Они уже доедали ужин, а солнце почти совсем зашло, и небо
начинало темнеть, когда в патио прибежал молодой загорелый боец в
кольчуге, но без шлема. Меч в ножнах болтался у него на поясе. Этот
человек, вероятно, пользовался большим доверием у дона Карлоса, во
всяком случае, он беспрепятственно подошел прямо к нему и быстро
что-то доложил на испанском. Хозяин поделился услышанным и с
гостями:
— Плохие новости, друзья мои. Сарацины направляются сюда. Но,
мой разведчик сообщает, что это не армия Бейбарса, а какой-то
отдельный отряд. Мы даже не знаем точно, кто это. Может, какой-то
из мелких сарацинских правителей, которому Бейбарс пожаловал эти
угодья, собрал отряд, чтобы завладеть подаренными наделами, а,
может быть, что это просто явились мародеры, ищущие добычу. Но, все
равно, дело плохо, а опасность велика. Их достаточно много, пара
сотен, и они легко могут перегородить выход из моего ущелья. А
потому, если вы желаете уехать, то это пока еще возможно. Наверное,
если поедете прямо сейчас, то все еще успеете проскочить мимо них.
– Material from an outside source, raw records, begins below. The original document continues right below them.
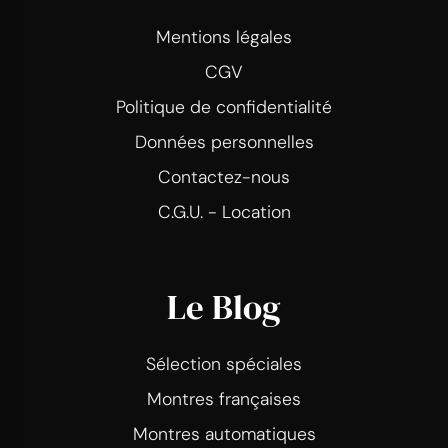
Mentions légales
CGV
Politique de confidentialité
Données personnelles
Contactez-nous
C.G.U. - Location
Le Blog
Sélection spéciales
Montres françaises
Montres automatiques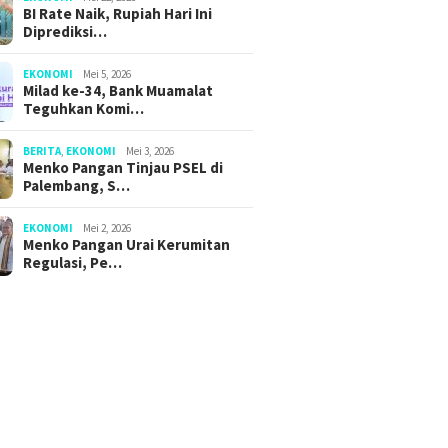
BI Rate Naik, Rupiah Hari Ini
Diprediksi…
EKONOMI
Mei 5, 2026
Milad ke-34, Bank Muamalat
Teguhkan Komi…
BERITA
,
EKONOMI
Mei 3, 2026
Menko Pangan Tinjau PSEL di
Palembang, S…
EKONOMI
Mei 2, 2026
Menko Pangan Urai Kerumitan
Regulasi, Pe…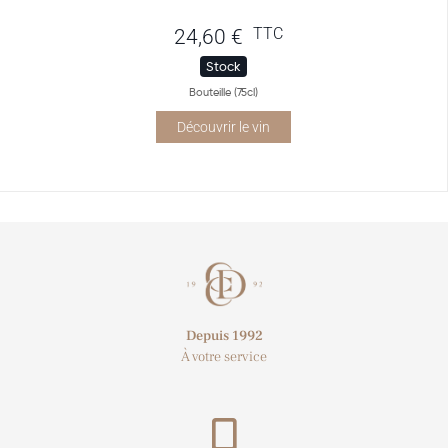
TTC
24,60
€
Stock
Bouteille (75cl)
Découvrir le vin
Depuis 1992
À votre service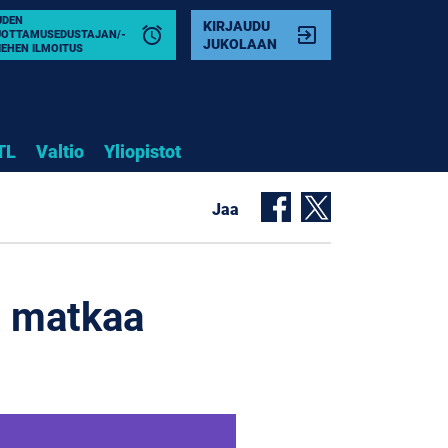
UDEN
KIRJAUDU
alarm
exit_to_app
UOTTAMUSEDUSTAJAN/-
JUKOLAAN
IEHEN ILMOITUS
TL
Valtio
Yliopistot
Jaa
ä matkaa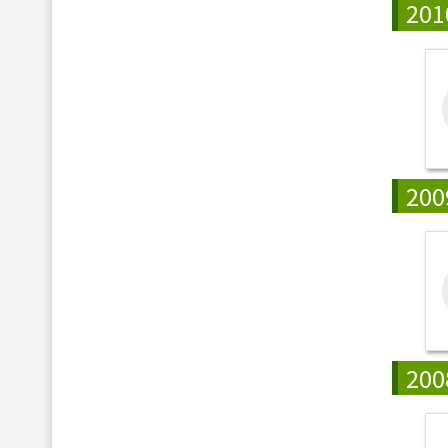
201
200
200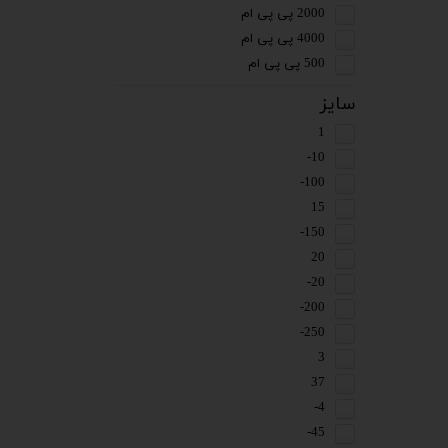
2000 پی پی ام
4000 پی پی ام
500 پی پی ام
سایز
1
10-
100-
15
150-
20
20-
200-
250-
3
37
4-
45-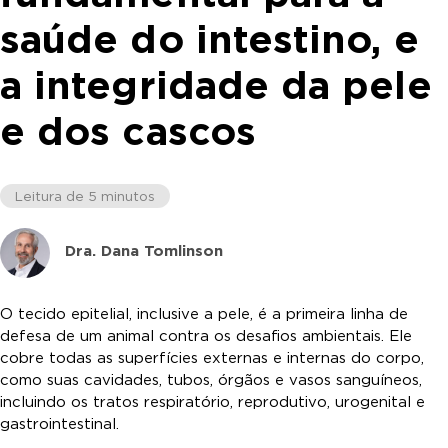
saúde do intestino, e
a integridade da pele
e dos cascos
Leitura de 5 minutos
Dra. Dana Tomlinson
O tecido epitelial, inclusive a pele, é a primeira linha de
defesa de um animal contra os desafios ambientais. Ele
cobre todas as superfícies externas e internas do corpo,
como suas cavidades, tubos, órgãos e vasos sanguíneos,
incluindo os tratos respiratório, reprodutivo, urogenital e
gastrointestinal.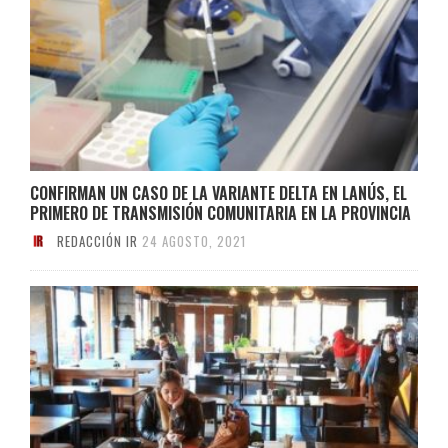
CONFIRMAN UN CASO DE LA VARIANTE DELTA EN LANÚS, EL
PRIMERO DE TRANSMISIÓN COMUNITARIA EN LA PROVINCIA
REDACCIÓN IR
24 AGOSTO, 2021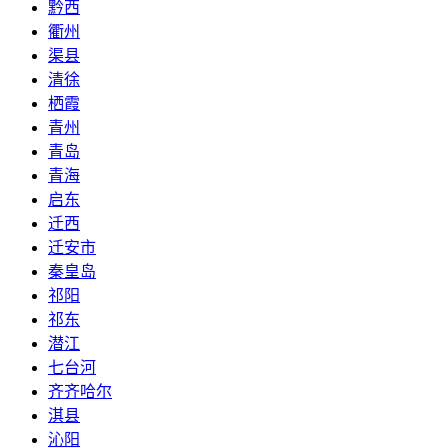
黔西
衢州
渠县
清徐
栖霞
青州
青岛
青海
启东
迁西
迁安市
秦皇岛
祁阳
祁东
潜江
七台河
齐齐哈尔
淇县
沁阳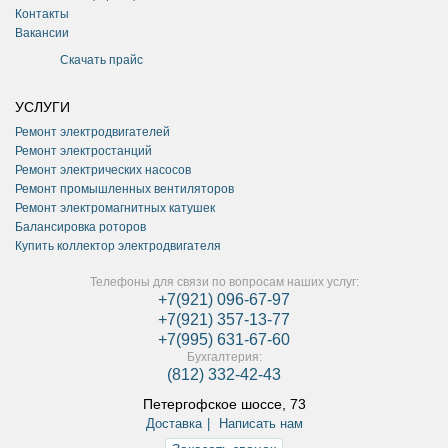
Контакты
Вакансии
Скачать прайс
УСЛУГИ
Ремонт электродвигателей
Ремонт электростанций
Ремонт электрических насосов
Ремонт промышленных вентиляторов
Ремонт электромагнитных катушек
Балансировка роторов
Купить коллектор электродвигателя
Телефоны для связи по вопросам наших услуг:
+7(921) 096-67-97
+7(921) 357-13-77
+7(995) 631-67-60
Бухгалтерия:
(812) 332-42-43
Петергофское шоссе, 73
Доставка
Написать нам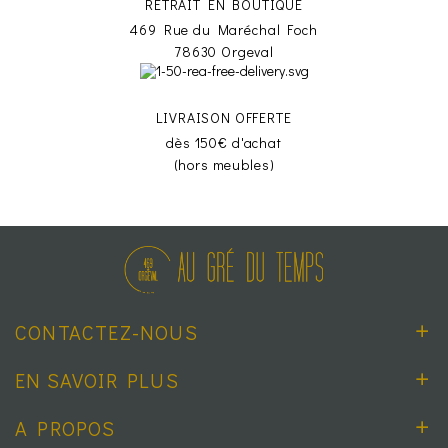
RETRAIT EN BOUTIQUE
469 Rue du Maréchal Foch
78630 Orgeval
LIVRAISON OFFERTE
dès 150€ d'achat
(hors meubles)
CONTACTEZ-NOUS
EN SAVOIR PLUS
A PROPOS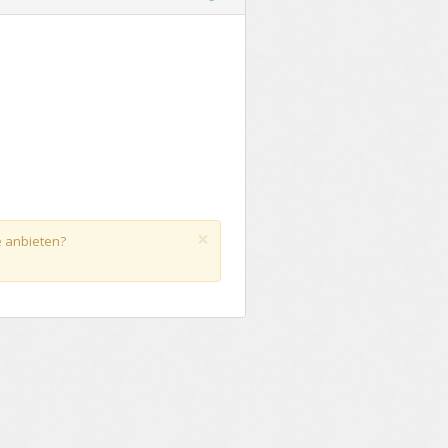
×
e anbieten?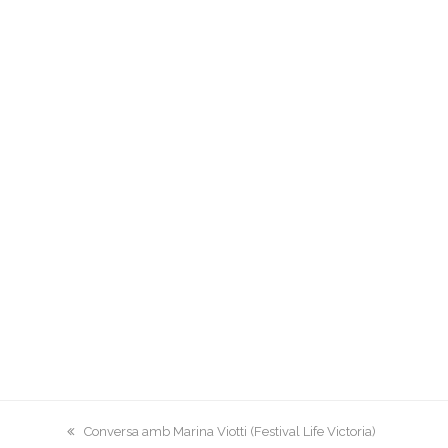
previous
Conversa amb Marina Viotti (Festival Life Victoria)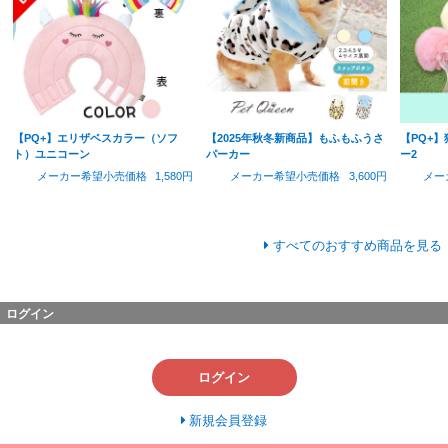
【PQ+】エリザベスカラー（ソフ
【2025年秋冬新商品】もふもふうさ
【PQ+
ト）ユニコーン
パーカー
ー2
メーカー希望小売価格
1,580円
メーカー希望小売価格
3,600円
メー
すべてのおすすめ商品を見る
ログイン
ログイン
新規会員登録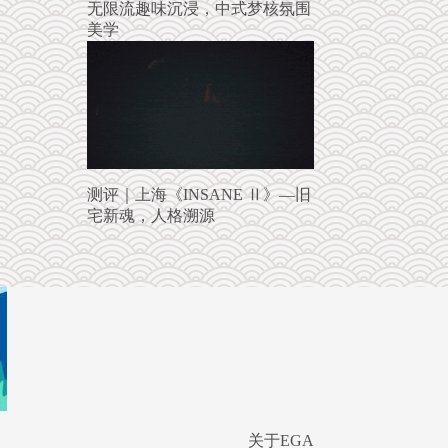
无限流趣味沉浸，中式梦核氛围
美学
测评｜上海《INSANE Ⅱ》—旧
宅新魂，人格溯源
关于EGA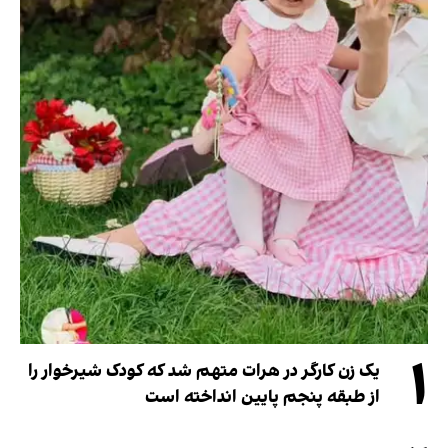
۱
یک زن کارگر در هرات متهم شد که کودک شیرخوار را
از طبقه پنجم پایین انداخته است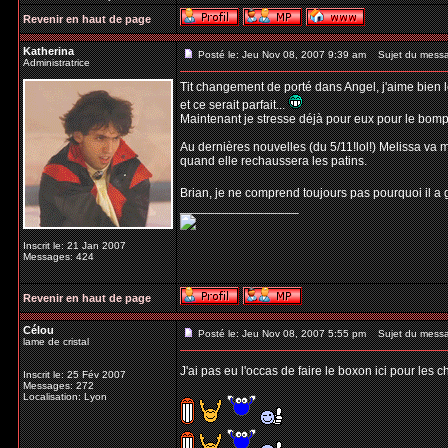
Revenir en haut de page
Katherina
Posté le: Jeu Nov 08, 2007 9:39 am
Sujet du mess
Administratrice
Tit changement de porté dans Angel, j'aime bien l
et ce serait parfait...
Maintenant je stresse déjà pour eux pour le bompard
Au dernières nouvelles (du 5/11!lol!) Melissa va m
quand elle rechaussera les patins.
Brian, je ne comprend toujours pas pourquoi il a g
_________________
Inscrit le: 21 Jan 2007
Messages: 424
Revenir en haut de page
Célou
Posté le: Jeu Nov 08, 2007 5:55 pm
Sujet du mess
lame de cristal
J'ai pas eu l'occas de faire le boxon ici pour les 
Inscrit le: 25 Fév 2007
Messages: 272
Localisation: Lyon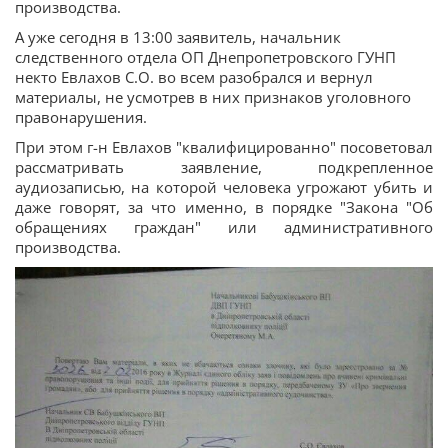
производства.
А уже сегодня в 13:00 заявитель, начальник
следственного отдела ОП Днепропетровского ГУНП
некто Евлахов С.О. во всем разобрался и вернул
материалы, не усмотрев в них признаков уголовного
правонарушения.
При этом г-н Евлахов "квалифицированно" посоветовал
рассматривать заявление, подкрепленное
аудиозаписью, на которой человека угрожают убить и
даже говорят, за что именно, в порядке "Закона "Об
обращениях граждан" или административного
производства.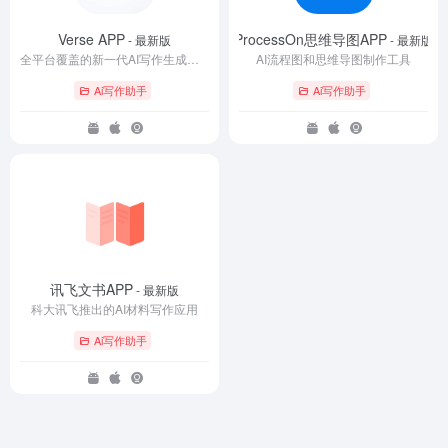
Verse APP
ProcessOn思维导图APP
- 最新版
- 最新版
全平台覆盖的新一代AI写作生成工具
AI流程图和思维导图制作工具
Ai写作助手
Ai写作助手
讯飞文书APP
- 最新版
科大讯飞推出的AI材料写作应用
Ai写作助手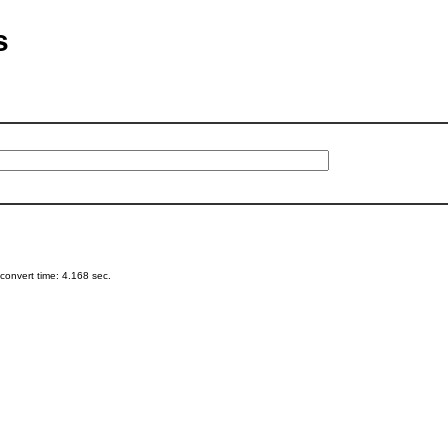
s
onvert time: 4.168 sec.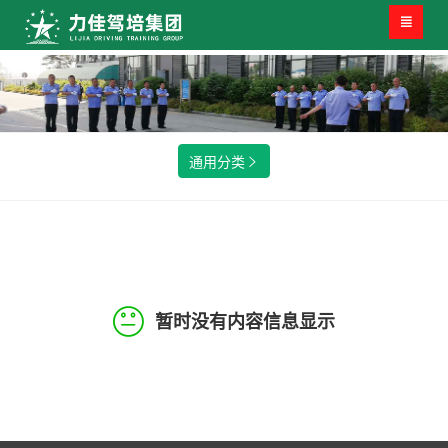

通用分类

暂时没有内容信息显示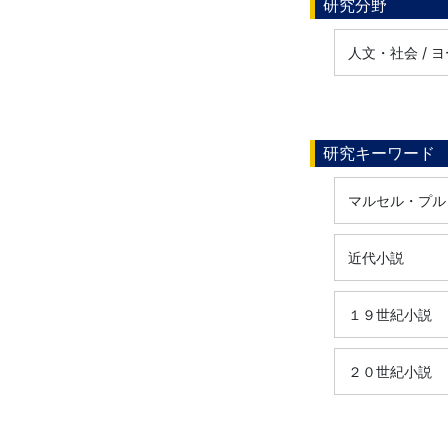
研究分野
人文・社会 /
研究キーワード
マルセル・プル
近代小説
１９世紀小説
２０世紀小説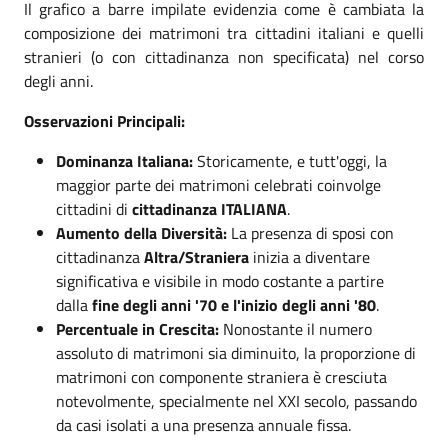
Il grafico a barre impilate evidenzia come è cambiata la
composizione dei matrimoni tra cittadini italiani e quelli
stranieri (o con cittadinanza non specificata) nel corso
degli anni.
Osservazioni Principali:
Dominanza Italiana:
Storicamente, e tutt'oggi, la
maggior parte dei matrimoni celebrati coinvolge
cittadini di
cittadinanza ITALIANA
.
Aumento della Diversità:
La presenza di sposi con
cittadinanza
Altra/Straniera
inizia a diventare
significativa e visibile in modo costante a partire
dalla
fine degli anni '70 e l'inizio degli anni '80
.
Percentuale in Crescita:
Nonostante il numero
assoluto di matrimoni sia diminuito, la proporzione di
matrimoni con componente straniera è cresciuta
notevolmente, specialmente nel XXI secolo, passando
da casi isolati a una presenza annuale fissa.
Разумеется, если поторопитесь. У меня же все еще есть надежда, что
эти сарацины тоже, как и другие до них, не найдут тропу в мой
манор, а пройдут мимо.
Родимцев подумал, что раз этот гостеприимный хозяин внезапно
предлагает уезжать, то, наверняка, знает, что говорит. Гриша уже
хотел согласиться и немедленно начать собираться, как вдруг Бертран
выпалил:
— Мессир, я уже сказал вам, что моим мечом вы можете располагать
против нехристей, пока я здесь. А я происхожу из старинного рода де
Луарков и слов на ветер не бросаю. И я не склонен убегать от врагов
при малейшей опасности. Да это было бы просто не благородно и
бесчестно с моей стороны, особенно после того, как вы предоставили
нам кров и пищу. И мои слова остаются в силе. Я буду защищать всех
тех бедных христиан, которых вы приютили, вместе с вами, пусть даже
до последней капли моей крови.
Монах внимательно посмотрел на рыцаря и тоже неожиданно
сказал:
— Благословение Господне на вашей стороне, дон Карлос. Ибо вы
защищаете бедных и слабых. Я останусь и буду молиться за вас и
ваших воинов. И да поможет вам победить моя молитва.
И Родимцеву надо было что-то сказать, чтобы не прослыть трусом и
не потерять лицо, но он не знал, что. Ведь больше всего он
беспокоился даже не за себя, а за Адельгейду.